Не знаю, дошло ли до него, о чем говорил старик. Понял ли он, что смерть Мишки и Генки была простой неизбежностью, ценой за жизнь его и других. Может быть, его безусое, только недавно познакомившееся с бритвой лицо не умело выражать всего, что происходило в душе. А может быть, он просто был сейчас далек от того, что рассказывал старик… Ведь молодожены народ такой… Кто его знает? Во всяком случае, он не задавал никаких вопросов, а только пытался высосать что-то из давно потухшей папиросы.
Внезапно журчание машинки оборвалось, и в открытых дверях показалось лицо молоденькой секретарши.

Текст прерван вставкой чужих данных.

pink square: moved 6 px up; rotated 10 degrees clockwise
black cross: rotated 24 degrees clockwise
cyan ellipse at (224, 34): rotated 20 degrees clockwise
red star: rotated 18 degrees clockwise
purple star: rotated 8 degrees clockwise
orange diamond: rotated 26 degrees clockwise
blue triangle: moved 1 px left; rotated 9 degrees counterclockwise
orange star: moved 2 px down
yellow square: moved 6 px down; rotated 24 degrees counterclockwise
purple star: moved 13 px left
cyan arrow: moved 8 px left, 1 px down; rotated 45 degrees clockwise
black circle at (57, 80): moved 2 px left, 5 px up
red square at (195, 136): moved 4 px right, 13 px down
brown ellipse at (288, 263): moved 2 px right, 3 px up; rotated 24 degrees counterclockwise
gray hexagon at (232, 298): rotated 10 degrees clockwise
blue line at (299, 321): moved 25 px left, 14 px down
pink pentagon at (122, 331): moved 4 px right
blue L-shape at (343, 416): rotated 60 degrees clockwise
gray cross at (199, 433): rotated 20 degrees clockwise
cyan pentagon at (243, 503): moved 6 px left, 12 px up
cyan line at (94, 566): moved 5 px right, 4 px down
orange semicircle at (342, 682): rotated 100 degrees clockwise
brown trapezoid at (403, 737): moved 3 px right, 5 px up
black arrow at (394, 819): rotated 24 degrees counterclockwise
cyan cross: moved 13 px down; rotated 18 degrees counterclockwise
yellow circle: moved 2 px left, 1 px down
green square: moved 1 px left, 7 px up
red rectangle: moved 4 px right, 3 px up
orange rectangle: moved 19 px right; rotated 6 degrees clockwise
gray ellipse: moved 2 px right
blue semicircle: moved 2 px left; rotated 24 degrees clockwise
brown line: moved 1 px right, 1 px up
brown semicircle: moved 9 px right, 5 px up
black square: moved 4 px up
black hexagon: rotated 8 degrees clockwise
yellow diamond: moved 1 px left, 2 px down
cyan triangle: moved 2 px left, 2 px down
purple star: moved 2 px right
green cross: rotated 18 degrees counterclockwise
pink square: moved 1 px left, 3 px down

Она ощупала нас со стариком синими внимательными глазами. И, конечно, не найдя в нас ничего интересного, кокетливо улыбнулась парню.
– Пожалуйста.
Мы вошли. В кабинете было очень светло. Казалось, солнце накапливалось здесь все утро, и человек, выдававший ордера, сухонький, болезненный, с желтыми кругами на щеках, только и жил им, потому столь поздно открывал дверь посетителям. Он оглядел нас цепким взглядом и, сев за стол, сказал:
– Присаживайтесь.
Мы сели. Сам долго копался в ящиках с многочисленными бумагами, извлекая оттуда синие, белые, розовые папки. Потом, отыскав, наконец, нужный ему маленький узенький листик, взял его осторожно, точно бритву, двумя пальцами и, постукивая им о стол, улыбнулся.
– За квартирой, понимать надо? – спросил он у паренька и старика.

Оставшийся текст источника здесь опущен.